[Records from a data source]
▼▼▼

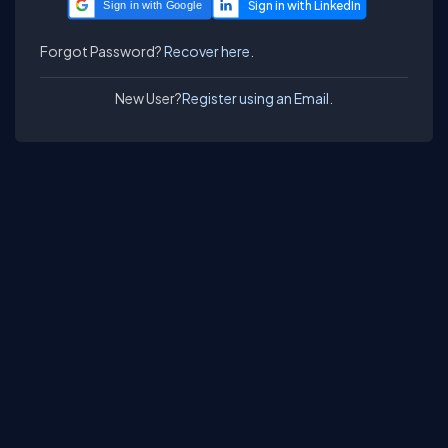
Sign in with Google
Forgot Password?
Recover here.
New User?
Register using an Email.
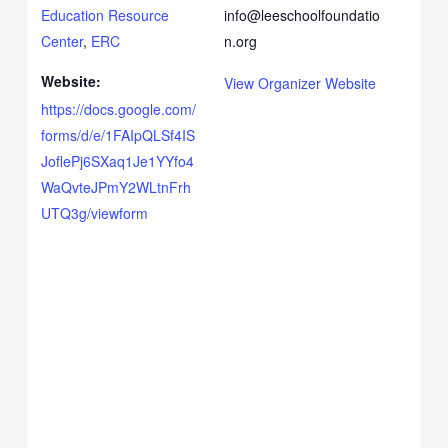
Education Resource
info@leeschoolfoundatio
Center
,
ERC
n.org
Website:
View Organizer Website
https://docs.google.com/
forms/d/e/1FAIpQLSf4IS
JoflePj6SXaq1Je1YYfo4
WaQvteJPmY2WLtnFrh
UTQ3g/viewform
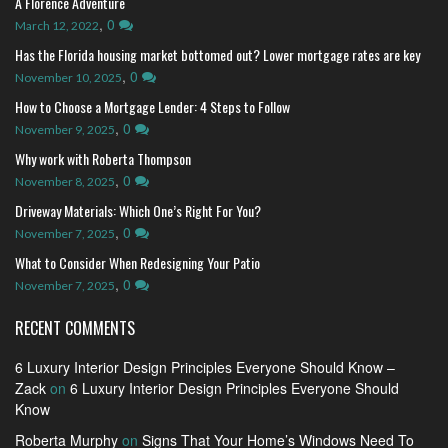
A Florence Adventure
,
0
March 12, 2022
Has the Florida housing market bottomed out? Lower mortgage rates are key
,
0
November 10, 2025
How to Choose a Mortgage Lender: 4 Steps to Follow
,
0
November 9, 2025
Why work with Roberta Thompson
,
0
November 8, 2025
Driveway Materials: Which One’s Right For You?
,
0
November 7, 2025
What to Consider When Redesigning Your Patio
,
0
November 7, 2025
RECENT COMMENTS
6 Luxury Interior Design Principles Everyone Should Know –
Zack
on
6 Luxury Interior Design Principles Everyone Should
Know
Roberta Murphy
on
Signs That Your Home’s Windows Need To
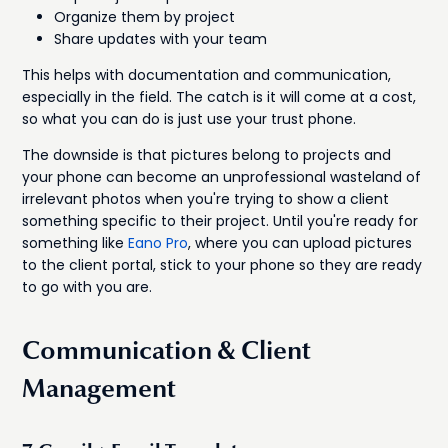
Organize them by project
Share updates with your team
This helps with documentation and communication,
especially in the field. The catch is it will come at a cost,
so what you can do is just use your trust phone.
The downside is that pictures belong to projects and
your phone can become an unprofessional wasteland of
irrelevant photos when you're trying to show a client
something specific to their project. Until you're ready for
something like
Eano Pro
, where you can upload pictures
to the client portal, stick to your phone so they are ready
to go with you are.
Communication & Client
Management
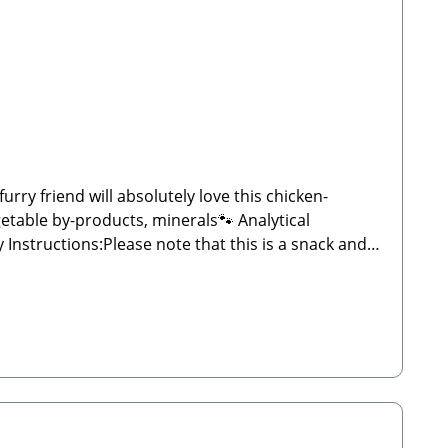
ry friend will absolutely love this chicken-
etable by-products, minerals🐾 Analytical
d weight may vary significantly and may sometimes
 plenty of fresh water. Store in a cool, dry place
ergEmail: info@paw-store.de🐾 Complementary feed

▲▲▲

Give every line of the data above again as it stands; the pictures stay out.

#### Solution for this problem
Sign in with Google
Forgot Password?
Recover here.
New User?
Register using an Email.
Education Resource
info@leeschoolfoundatio
Center
,
ERC
n.org
Website:
View Organizer Website
https://docs.google.com/
forms/d/e/1FAIpQLSf4IS
JoflePj6SXaq1Je1YYfo4
WaQvteJPmY2WLtnFrh
UTQ3g/viewform
A Florence Adventure
,
0
March 12, 2022
Has the Florida housing market bottomed out? Lower mortgage rates are key
,
0
November 10, 2025
How to Choose a Mortgage Lender: 4 Steps to Follow
,
0
November 9, 2025
Why work with Roberta Thompson
,
0
November 8, 2025
Driveway Materials: Which One’s Right For You?
,
0
November 7, 2025
What to Consider When Redesigning Your Patio
,
0
November 7, 2025
RECENT COMMENTS
6 Luxury Interior Design Principles Everyone Should Know –
Zack
on
6 Luxury Interior Design Principles Everyone Should
Know
Roberta Murphy
on
Signs That Your Home’s Windows Need To
Organize them by project
Share updates with your team
This helps with documentation and communication,
especially in the field. The catch is it will come at a cost,
so what you can do is just use your trust phone.
The downside is that pictures belong to projects and
your phone can become an unprofessional wasteland of
irrelevant photos when you're trying to show a client
something specific to their project. Until you're ready for
something like
Eano Pro
, where you can upload pictures
to the client portal, stick to your phone so they are ready
to go with you are.
Communication & Client
Management
ry friend will absolutely love this chicken-
etable by-products, minerals🐾 Analytical
d weight may vary significantly and may sometimes
 plenty of fresh water. Store in a cool, dry place
ergEmail: info@paw-store.de🐾 Complementary feed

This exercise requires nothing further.